ReBAC Access Policies (Astra Niyam)¶
Astra offers relationship-based access control (ReBAC) inspired by Google's Zanzibar database model and KeyNetra's schema architecture. It evaluates permissions transitively by resolving relationships across nodes.
Zanzibar-style Schema DSL¶
ReBAC schemas are defined using a structured DSL:
definition user {}
definition document {
relation reader: user
relation editor: user
relation parent: folder
permission view = reader + editor + parent->view
permission edit = editor
}
definition folder {
relation owner: user
relation viewer: user
permission view = owner + viewer
}
Supported Operators¶
+(Union): The permission is granted if any of the relations/sub-expressions are satisfied.&(Intersection): The permission is granted if all of the relations/sub-expressions are satisfied.-(Exclusion): The permission is granted if the left relation is satisfied and the right is not.->(Tuple-to-Userset): Dynamically walks relationships.
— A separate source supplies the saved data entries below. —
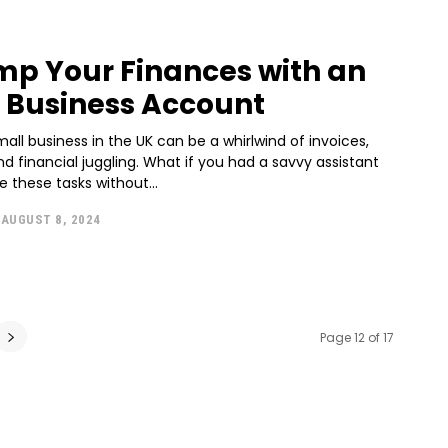
p Your Finances with an
Business Account
all business in the UK can be a whirlwind of invoices,
d financial juggling. What if you had a savvy assistant
e these tasks without...
AUGUST 8, 2024
Page 12 of 17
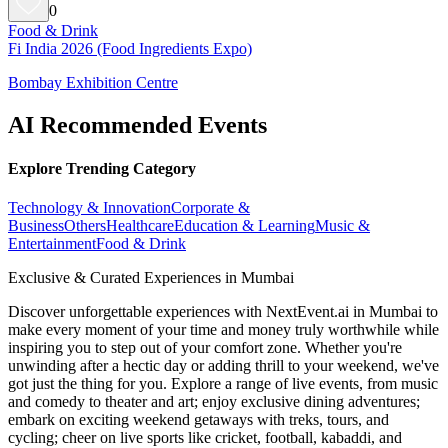
0
Food & Drink
Fi India 2026 (Food Ingredients Expo)
Bombay Exhibition Centre
AI Recommended Events
Explore Trending Category
Technology & Innovation
Corporate &
Business
Others
Healthcare
Education & Learning
Music &
Entertainment
Food & Drink
Exclusive & Curated Experiences in Mumbai
Discover unforgettable experiences with NextEvent.ai
in Mumbai
to
make every moment of your time and money truly worthwhile while
inspiring you to step out of your comfort zone. Whether you're
unwinding after a hectic day or adding thrill to your weekend, we've
got just the thing for you. Explore a range of live events, from music
and comedy to theater and art; enjoy exclusive dining adventures;
embark on exciting weekend getaways with treks, tours, and
cycling; cheer on live sports like cricket, football, kabaddi, and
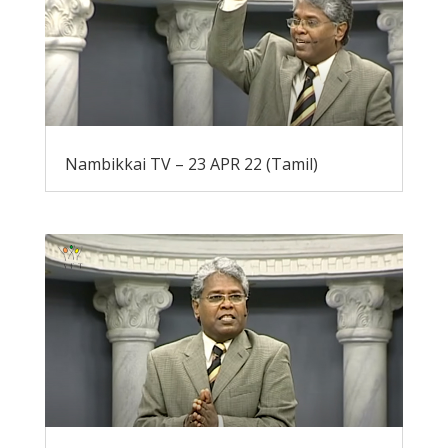
Nambikkai TV – 23 APR 22 (Tamil)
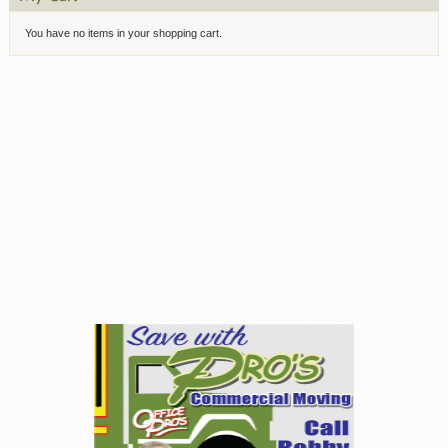
You have no items in your shopping cart.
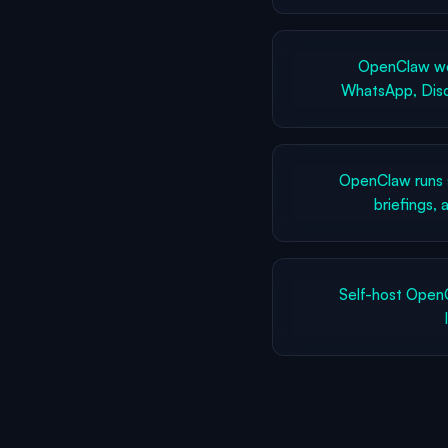
OpenClaw wor
WhatsApp, Disc
OpenClaw runs 
briefings,
Self-host Open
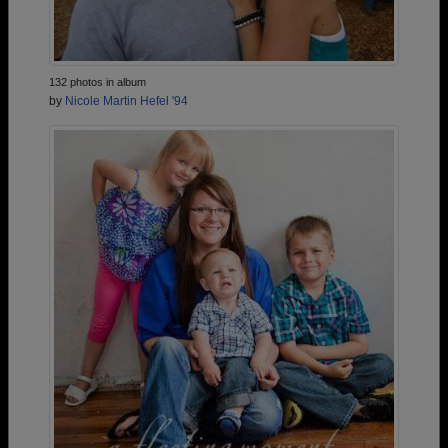
132 photos in album
by
Nicole Martin Hefel '94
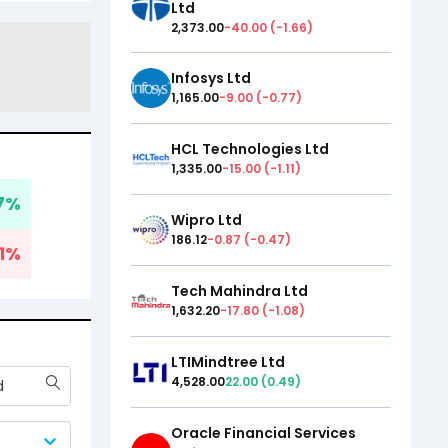
Ltd
2,373.00
-40.00
(
-1.66
)
Infosys Ltd
1,165.00
-9.00
(
-0.77
)
HCL Technologies Ltd
1,335.00
-15.00
(
-1.11
)
7
%
Wipro Ltd
186.12
-0.87
(
-0.47
)
1
%
Tech Mahindra Ltd
1,632.20
-17.80
(
-1.08
)
LTIMindtree Ltd
4,528.00
22.00
(
0.49
)
d
Oracle Financial Services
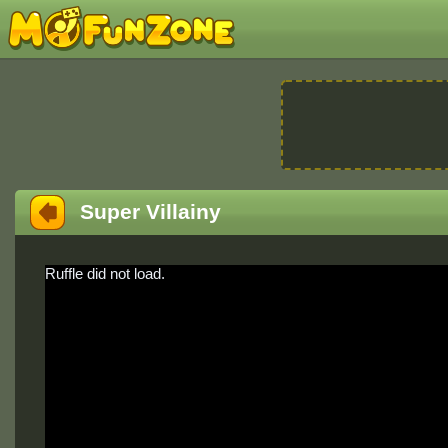
Super Villainy
Ruffle did not load.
For example,parent->viewmeans the caller has permission if they haveviewpermission on the parent object.
Evaluation Check Engine¶
To evaluate checks, initialize the CheckEngine with the relation tuples store and the compiled schema:
from astraauth_policy import SchemaParser, RelationTupleStore, RelationTuple, CheckEngine
# 1. Parse Schema
schema = SchemaParser.parse(schema_dsl)
# 2. Add Relation Facts
store = RelationTupleStore()
await store.add_tuple(
RelationTuple(
id="t-1",
tenant_id="tenant-1",
object_type="document",
object_id="doc-123",
relation="reader",
subject_type="user",
subject_id="alice",
)
)
# 3. Solve Queries
engine = CheckEngine(store, schema)
allowed = await engine.check(
tenant_id="tenant-1",
subject_type="user",
subject_id="alice",
relation_or_permission="view",
object_type="document",
object_id="doc-123",
)
Loop Protection and Depth Limits¶
The evaluation solver has built-in circular graph loop detection and depth limit boundaries (defaulting to 10 nested evaluations) to prevent infinite loops.